Generally, two teams of eight either consisting of all women or four men and four women, congregate on a korfball court, but only players of the same sex can duel against each other.  And like basketball, the goal is to shoot the ball an elevated basket; however, korfball is also similar to netball since no dribbling is allowed, the ball must be passed once it is caught, and the player who is in possession of the ball can only move one foot while the other stays firmly planted on the ground when passing or shooting it.


What do you do when there’s a ban on football?  You create your own game that doesn’t violate the restrictions already placed on the sport. This was the bright idea of Octavio de Moraes when he invented footvolley in Brazil in 1965.

As its name suggests, footvolley incorporates the rules of football and volleyball by ditching the green field for sand. Typically, two teams of two players attempt to kick or head-butt the soccer-like ball over the net in order to score points. 

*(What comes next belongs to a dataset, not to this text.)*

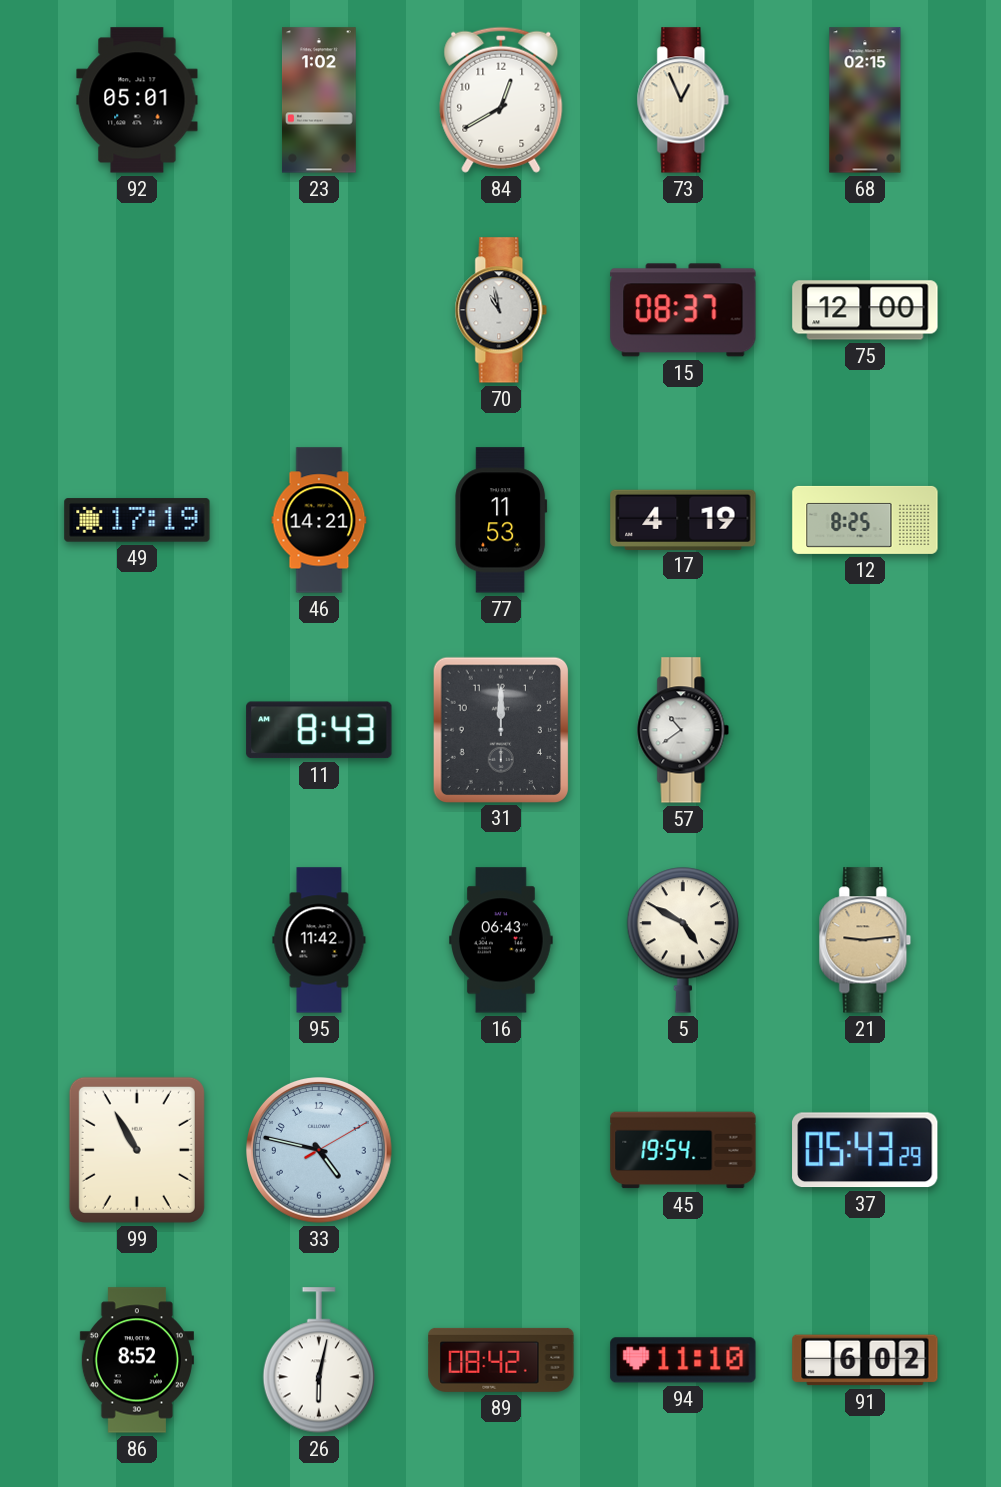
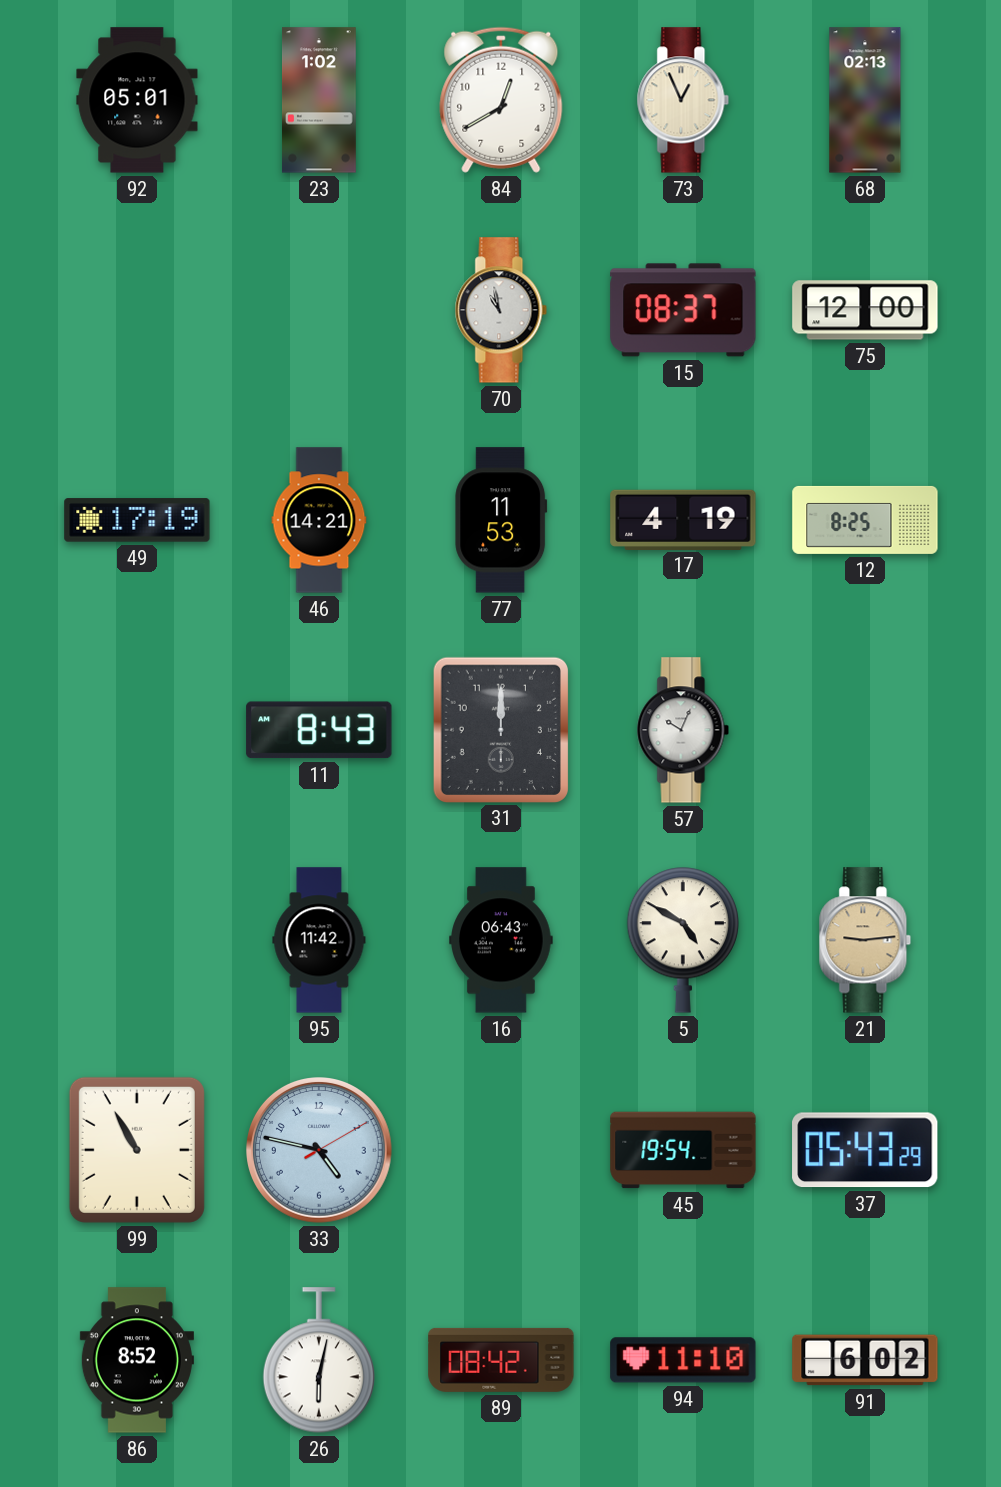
68: 02:15 -> 02:13
57: 10:39 -> 10:04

It may seem a bit strange to take your love for hockey underwater, but in England, Canada and in other parts of the world this aquatic sport is worth getting completely soaked.  Octopush emerged during the 1950s when divers were tired of the humdrum of swimming in pools; so with a few cautionary rules added, including being able to control one’s breathing while successfully maneuvering the puck and deciding when best to come up from air, it officially became a popular aerobic practice.

Each team can have up to 10 members but only six members of each team are allowed to be in the water for the match.  If you’re willing to ditch the ice skates, helmet and jersey for a snorkel and fins, octopush could be your new favorite activity.